Pare che una centralina della zona sia saltata, portando il mutismo pure nei telefoni.
Questo per dirvi che sono in arretrato con ogni cosa.
Riparto da qui:)
Intanto un saluto
z.

zena ha detto...

§§
Cara Giulia, le uscite albine sono rasserenanti. per colpa loro ho un raffreddore che non ti dico, ma c'è un piacere sottilissimo nel camminare sull'erba che ha l'umido della notte e nel sentire l'impercettibile gocciare dell'umore che si è fermato sui rami. E' un sentirsi dentro le cose, silenzioso e partecipe.
Io vi vorrei tutti, qui, in una mattina di primavera, magari, a camminare. Ma anche l'autunno va bene:)

§§
Sì, Solimano, la terra non non è 'da oleografia': è fatica, fatica e fatica. E fatica è sorreggere le vecchie case, quelle che non hanno proprio nulla di signorile, ma sono di malta povera e senza fondamenta: non ci si rassegna a lasciarle andar giù perchè ci sono i ricordi, i lavori fatti insieme.
Io non ho mai abitato in campagna: abito in un paese di campagna e non è la stessa cosa.
La casina-rustico delle albe e dei tramonti l'abbiamo acquistata tanti anni fa, con mio padre, per avere un luogo da 'alberi&ritroviculinari',nonchè 'musica&lenticonversari'.
Non è bella: anzi, è proprio un loghino a squadra, con la barchessa che fa angolo retto con la casa. E ha la brutta abitudine di sprofondare e rugarsi di crepe. Eppure... Ci consente, come dicevo a Giulia-Emilia, di 'sentire' le cose dall'interno.
Un saluto.

(Gli autori che citi li amo tutti. Fenoglio, in particolare.
Anche Pavese sa raccontare la campagna-collina. Paesi tuoi è il suo libro che preferisco)

§§
Silvia, tu sei chiara per principio: dai capelli ai pensieri.
Perchè sai dire le cose con una spontaneità che è disarmante: sbucano fresche, che sembrano appena colte.
Igitur, mica farti venire dei dubbi sulla comprensibilità:))
E' proibito:)))
Un abbraccio.

§§
Maz, ci son gesti quotidiani semplici come mangiare il pane o bere il latte. La scrittura per me è così.
Spiego.
Nella vita, se posso, taccio: mi piace ascoltare, guardare, pensare.
Sulla carta o sulla lavagnetta del blog arrivano gli effetti secondari di queste attività.
Arrivano senza premeditazione o finalità utilitaristica e sono l'equivalente di quello che provo.
Adesso, per esempio, avrei una gran voglia di mettere per iscritto l'istinto relazionale dei ragni, ma non ho tempo e mi tocca scappare via.

:)

Un saluto grande a tutti

Barbara Cerquetti ha detto...

Io adoro, adoro e adoro le tue analogie (e un pochetto le invidio).
Il cappotto rivoltato mi ha mandata in brodo di giuggiole.
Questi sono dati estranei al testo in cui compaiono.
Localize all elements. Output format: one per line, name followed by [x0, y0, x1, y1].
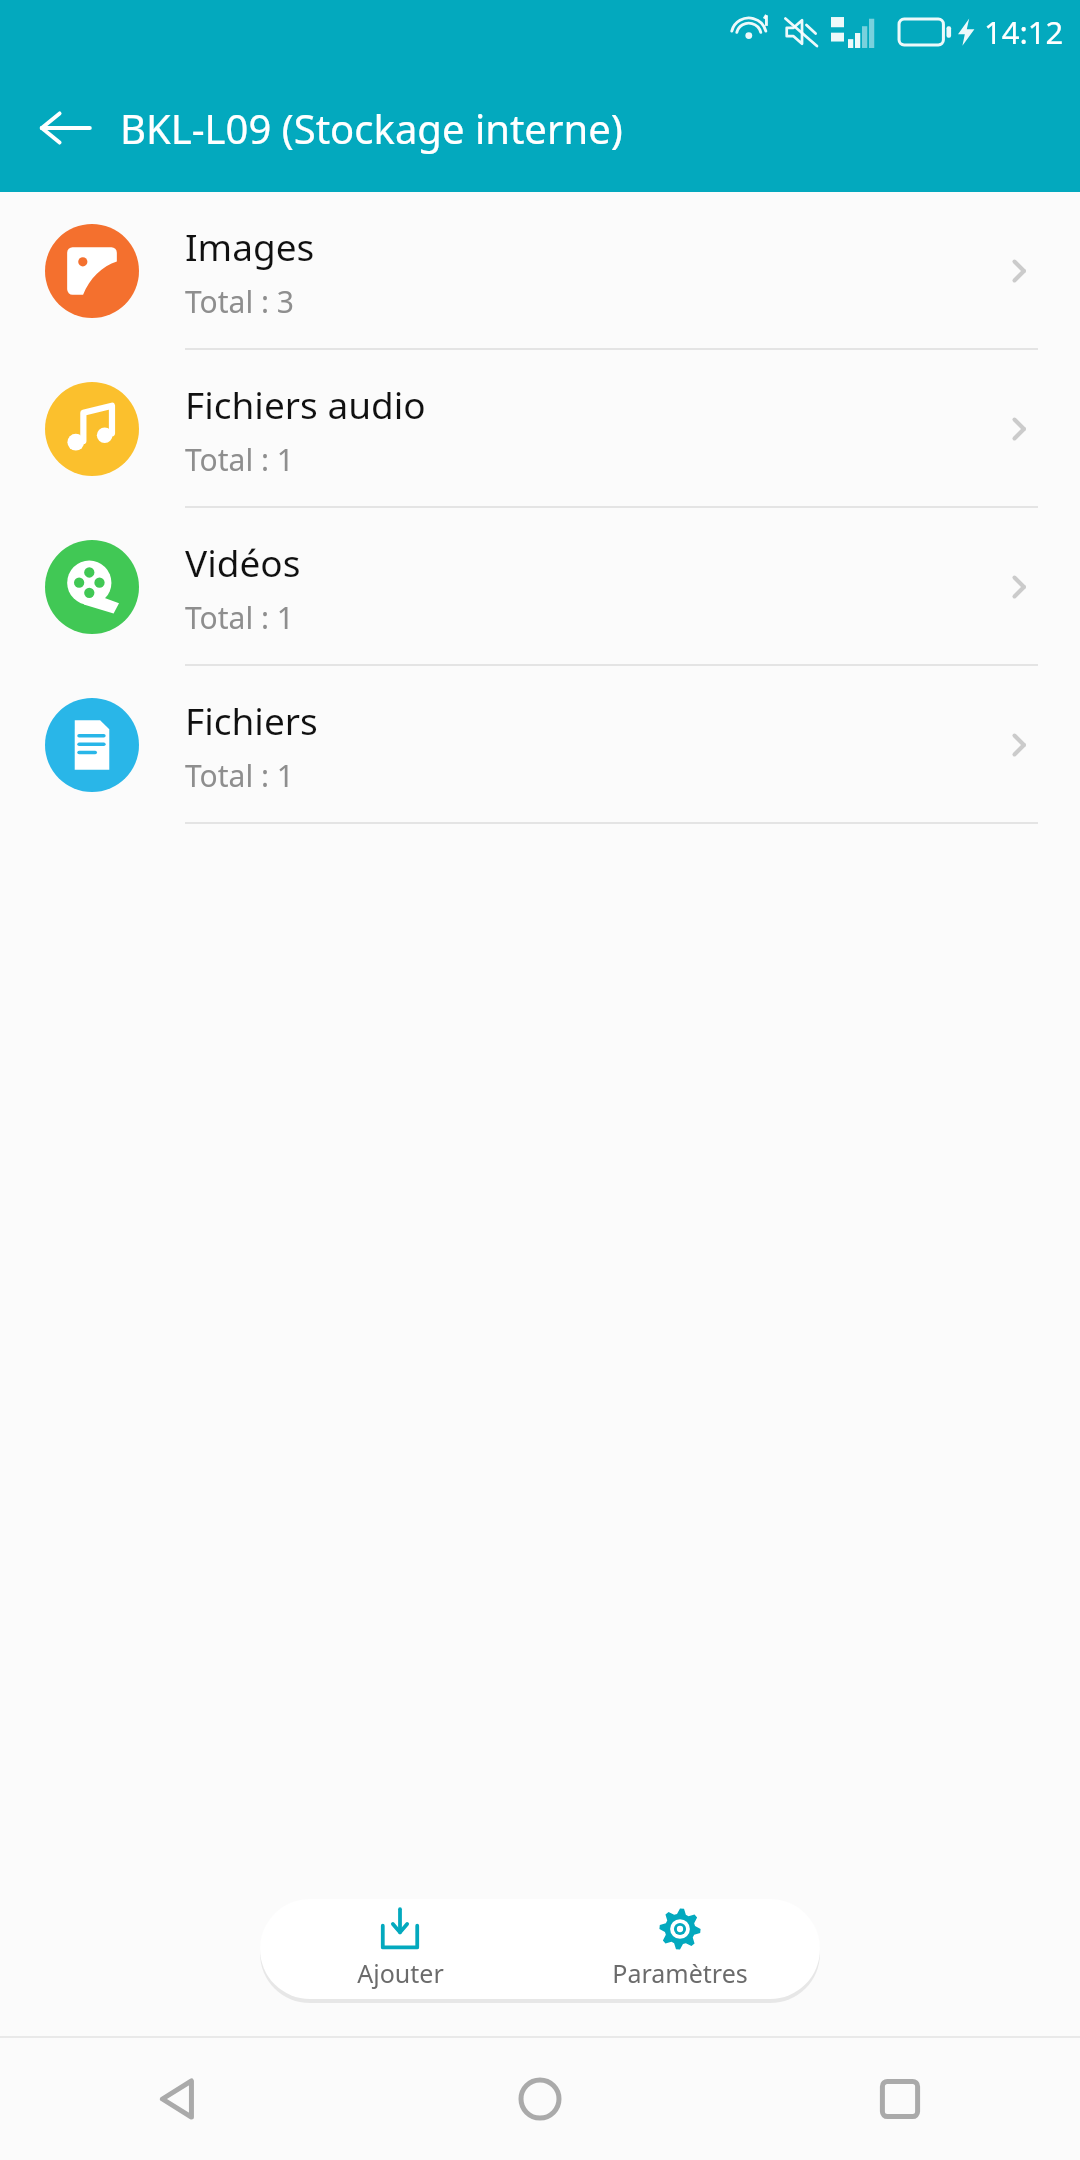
staticText: Total : 1: [185, 439, 294, 480]
button[interactable]: Fichiers audio: [0, 350, 1080, 508]
staticText: Vidéos: [185, 537, 301, 587]
staticText: Fichiers audio: [185, 379, 426, 429]
staticText: Fichiers: [185, 695, 318, 745]
staticText: Paramètres: [612, 1956, 748, 1990]
staticText: Images: [185, 221, 315, 271]
button[interactable]: Back: [22, 85, 108, 171]
button[interactable]: Ajouter: [260, 1899, 540, 1999]
staticText: 14:12: [984, 11, 1064, 53]
button[interactable]: Vidéos: [0, 508, 1080, 666]
button[interactable]: Paramètres: [540, 1899, 820, 1999]
staticText: Total : 1: [185, 597, 294, 638]
button[interactable]: Home: [360, 2038, 720, 2160]
button[interactable]: Back: [0, 2038, 360, 2160]
staticText: Ajouter: [357, 1956, 444, 1990]
staticText: Total : 3: [185, 281, 294, 322]
button[interactable]: Images: [0, 192, 1080, 350]
staticText: BKL-L09 (Stockage interne): [120, 101, 623, 155]
button[interactable]: Fichiers: [0, 666, 1080, 824]
button[interactable]: Recents: [720, 2038, 1080, 2160]
staticText: Total : 1: [185, 755, 294, 796]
Non so che darei per scrivere così bene.

Se esiste un zena fan club fammelo sapere che voglio la tessera.

Anonimo ha detto...

§§
Barbara:)
Ma lo sai che a volte mi devo proprio trattenere con le analogie, ché, sennò, succede che mi capisco solo io. Allora mi impongo la modica quantità.
C'è che le analogie sono la scorciatoia della scrittura: invece di star lì a spiegare questo e quello, si taglia giù, si annodano le immagini...
Nascono dei vicinati inattesi, insomma, a dimostrazione che il mondo, espresso in sensazioni, sarebbe molto, molto più piccolo e 'corrispondente'.
Un abbraccio d'affetto.
(e grazie)
zena

Silvia ha detto...

Ecco, vedi la risposta che hai dato a Barbara?
Un piccolo gioiellino di parole, delicato e prezioso come una collana di perle.